Today Nvidia kicked off the GPU Technology Conference, with CEO Jen-Hsun Huang taking the stage to announce its very first GPU based on the Volta architecture- the Tesla V100. This is the most advanced accelerator ever built, powered by 5120 CUDA cores, over 21 billion transistors and 16GB of HBM2 running at 900 GB/s.
The GV100 includes 21.1 billion transistors in total with a die size of 815 mm2. It is fabricated on a new TSMC 12nm FFN high performance manufacturing process. In all, it is a considerable jump in compute performance compared to the Pascal GP100.
To improve FP31 and FP64 performance, Nvidia has equipped the GV100 with a new SM Processor architecture. The new Volta SM is 50 percent more energy efficient than the Pascal design. On top of that, Volta is equipped with new ‘Tensor Cores', which are designed specifically to deliver up to 12 times higher TFLOPs for Deep Learning applications.
When it comes to memory, Nvidia has opted to go with Samsung's HBM2 modules, combined with a next generation memory controller in Volta. This combination provides 1.5 times more memory bandwidth when compared to the GP100. Volta's HBM2 implementation is also said to be around 95 percent more efficient when running under certain workloads.
Here are the peak computation units for the Tesla V100:
- 7.5 TFLOP/s of double precision floating-point (FP64) performance;
- 15 TFLOP/s of single precision (FP32) performance;
- 120 Tensor TFLOP/s of mixed-precision matrix-multiply-and-accumulate.
And finally, here is a table going over the full V100 spec compared to the last few generations of Tesla flagships.
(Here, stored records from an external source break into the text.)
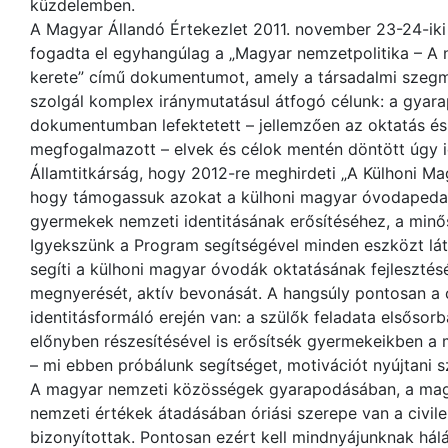
küzdelemben.
A Magyar Állandó Értekezlet 2011. november 23-24-iki
fogadta el egyhangúlag a „Magyar nemzetpolitika – A n
kerete” című dokumentumot, amely a társadalmi szegm
szolgál komplex iránymutatásul átfogó célunk: a gyar
dokumentumban lefektetett – jellemzően az oktatás és
megfogalmazott – elvek és célok mentén döntött úgy i
Államtitkárság, hogy 2012-re meghirdeti „A Külhoni Ma
hogy támogassuk azokat a külhoni magyar óvodapedag
gyermekek nemzeti identitásának erősítéséhez, a min
Igyekszünk a Program segítségével minden eszközt lát
segíti a külhoni magyar óvodák oktatásának fejlesztés
megnyerését, aktív bevonását. A hangsúly pontosan a 
identitásformáló erején van: a szülők feladata elsőso
előnyben részesítésével is erősítsék gyermekeikben a
– mi ebben próbálunk segítséget, motivációt nyújtani 
A magyar nemzeti közösségek gyarapodásában, a magya
nemzeti értékek átadásában óriási szerepe van a civil
bizonyítottak. Pontosan ezért kell mindnyájunknak hál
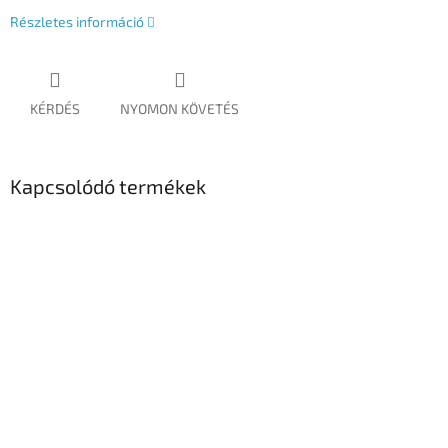
Részletes információ
KÉRDÉS
NYOMON KÖVETÉS
Kapcsolódó termékek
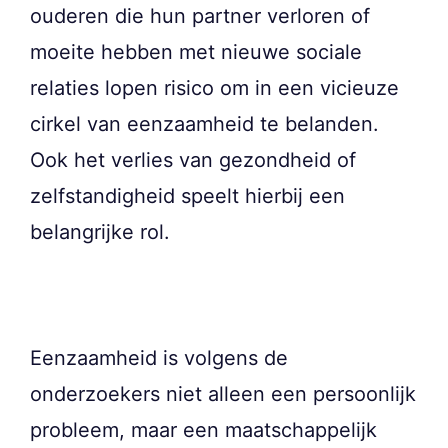
ouderen die hun partner verloren of
moeite hebben met nieuwe sociale
relaties lopen risico om in een vicieuze
cirkel van eenzaamheid te belanden.
Ook het verlies van gezondheid of
zelfstandigheid speelt hierbij een
belangrijke rol.
Eenzaamheid is volgens de
onderzoekers niet alleen een persoonlijk
probleem, maar een maatschappelijk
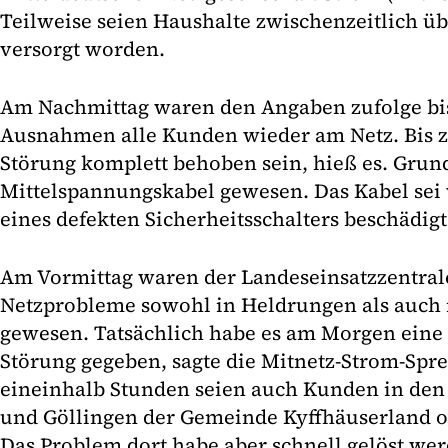
Teilweise seien Haushalte zwischenzeitlich ü
versorgt worden.
Am Nachmittag waren den Angaben zufolge bis
Ausnahmen alle Kunden wieder am Netz. Bis z
Störung komplett behoben sein, hieß es. Grund
Mittelspannungskabel gewesen. Das Kabel se
eines defekten Sicherheitsschalters beschädig
Am Vormittag waren der Landeseinsatzzentrale
Netzprobleme sowohl in Heldrungen als auch 
gewesen. Tatsächlich habe es am Morgen eine 
Störung gegeben, sagte die Mitnetz-Strom-Spre
eineinhalb Stunden seien auch Kunden in den 
und Göllingen der Gemeinde Kyffhäuserland 
Das Problem dort habe aber schnell gelöst wer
Tesla Product | Tesla K40 | Tesla M40 | Tesla P100 | Tesla V100 |
---|---|---|---|---|
GPU | GK110 (Kepler) | GM200 (Maxwell) | GP100 (Pascal) | GV100 (Volta) |
SMs | 15 | 24 | 56 | 80 |
TPCs | 15 | 24 | 28 | 40 |
FP32 Cores / SM | 192 | 128 | 64 | 64 |
FP32 Cores / GPU | 2880 | 3072 | 3584 | 5120 |
FP64 Cores / SM | 64 | 4 | 32 | 32 |
FP64 Cores / GPU | 960 | 96 | 1792 | 2560 |
Tensor Cores / SM | NA | NA | NA | 8 |
Tensor Cores / GPU | NA | NA | NA | 640 |
GPU Boost Clock | 810/875 MHz | 1114 MHz | 1480 MHz | 1455 MHz |
Peak FP32 TFLOP/s* | 5.04 | 6.8 | 10.6 | 15 |
Peak FP64 TFLOP/s* | 1.68 | 2.1 | 5.3 | 7.5 |
Peak Tensor Core TFLOP/s* | NA | NA | NA | 120 |
Texture Units | 240 | 192 | 224 | 320 |
Memory Interface | 384-bit GDDR5 | 384-bit GDDR5 | 4096-bit HBM2 | 4096-bit HBM2 |
Memory Size | Up to 12 GB | Up to 24 GB | 16 GB | 16 GB |
L2 Cache Size | 1536 KB | 3072 KB | 4096 KB | 6144 KB |
Shared Memory Size / SM | 16 KB/32 KB/48 KB | 96 KB | 64 KB | Configurable up to 96 KB |
Register File Size / SM | 256 KB | 256 KB | 256 KB | 256KB |
Register File Size / GPU | 3840 KB | 6144 KB | 14336 KB | 20480 KB |
TDP | 235 Watts | 250 Watts | 300 Watts | 300 Watts |
Transistors | 7.1 billion | 8 billion | 15.3 billion | 21.1 billion |
GPU Die Size | 551 mm² | 601 mm² | 610 mm² | 815 mm² |
Manufacturing Process | 28 nm | 28 nm | 16 nm FinFET+ | 12 nm FFN |
KitGuru Says: Volta is officially here and it seems that Nvidia has made some interesting advancements with this new architecture. This is an interesting first look at what's to come later down the line too, though there will be some differences when Volta comes to the GeForce line, including a change from HBM2 to GDDR6 memory.